4. No Course of Dealing; Waiver. Borrower expressly acknowledges and agrees that the execution of this Change in Terms shall not constitute a waiver of, and shall not preclude the exercise of, any right, power or remedy granted to Agent and/or the Lenders in the Loan Documents, or as provided by law, except to the extent expressly provided herein. No previous modification, extension or compromise entered into with respect to any indebtedness of Borrower to Agent and/or the Lenders shall constitute a course of dealing or be inferred or construed as constituting an express or implied understanding to enter into any future modification, extension or compromise, whether or not the same was in writing. No past, present or future delay on the part of Agent and/or any Lender in exercising any right, power or remedy shall operate as a waiver thereof, or otherwise prejudice Agents or any Lenders rights, powers or remedies.
5. Promise to Pay.
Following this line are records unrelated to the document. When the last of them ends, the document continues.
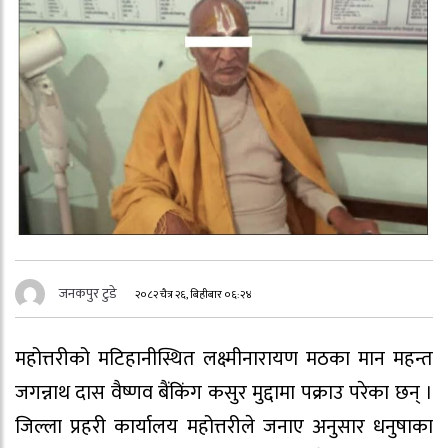
जनकपुर टुडे
२०८२ चैत्र २६, बिहीबार ०६:२४
महोत्तरीको मटिहानीस्थित लक्ष्मीनारायण मठका मान महन्त
जगन्नाथ दास वैष्णव बैंकिंग कसुर मुद्दामा पक्राउ परेका छन् ।
जिल्ला प्रहरी कार्यालय महोत्तरीले जनाए अनुसार धनुषाका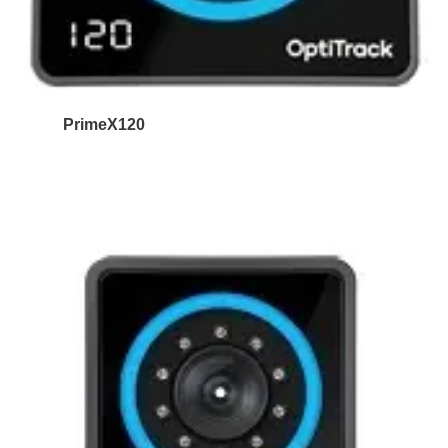
PrimeX120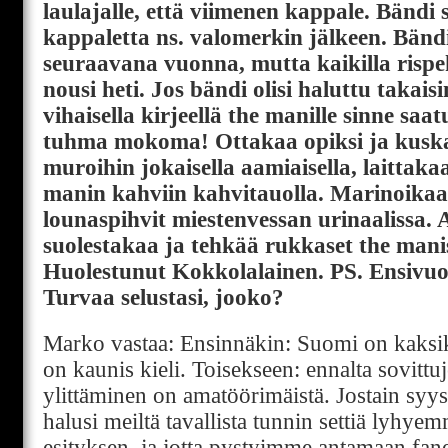
laulajalle, että viimenen kappale. Bändi s
kappaletta ns. valomerkin jälkeen. Bänd
seuraavana vuonna, mutta kaikilla risp
nousi heti. Jos bändi olisi haluttu takais
vihaisella kirjeellä the manille sinne sa
tuhma mokoma! Ottakaa opiksi ja kusk
muroihin jokaisella aamiaisella, laittakaa
manin kahviin kahvitauolla. Marinoikaa
lounaspihvit miestenvessan urinaalissa
suolestakaa ja tehkää rukkaset the manis
Huolestunut Kokkolalainen. PS. Ensivuo
Turvaa selustasi, jooko?
Marko vastaa: Ensinnäkin: Suomi on kaksik
on kaunis kieli. Toisekseen: ennalta sovittu
ylittäminen on amatöörimäistä. Jostain sy
halusi meiltä tavallista tunnin settiä lyhy
esityksen, ja jotta pystyimme antamaan fa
Borrower hereby covenants and promises to pay to the order of Agent, the unpaid principal balance of the Loans, together with interest as provided in the Credit Agreement and the other Loan Documents, and hereby promises to perform all of the covenants, conditions, stipulations and agreements as contained in the Loan Documents and in any other document or instrument executed in connection therewith or referencing the same (as modified by this Change in Terms and the Partial Release).
6. Setoffs, Claims and Defenses. Borrower hereby certifies that, as of the date hereof, it has no setoffs, counter-claims or other defenses of any nature whatsoever to the payment of any part of the obligations owed to Agent and/or any Lender as of the date of execution of this Change in Terms.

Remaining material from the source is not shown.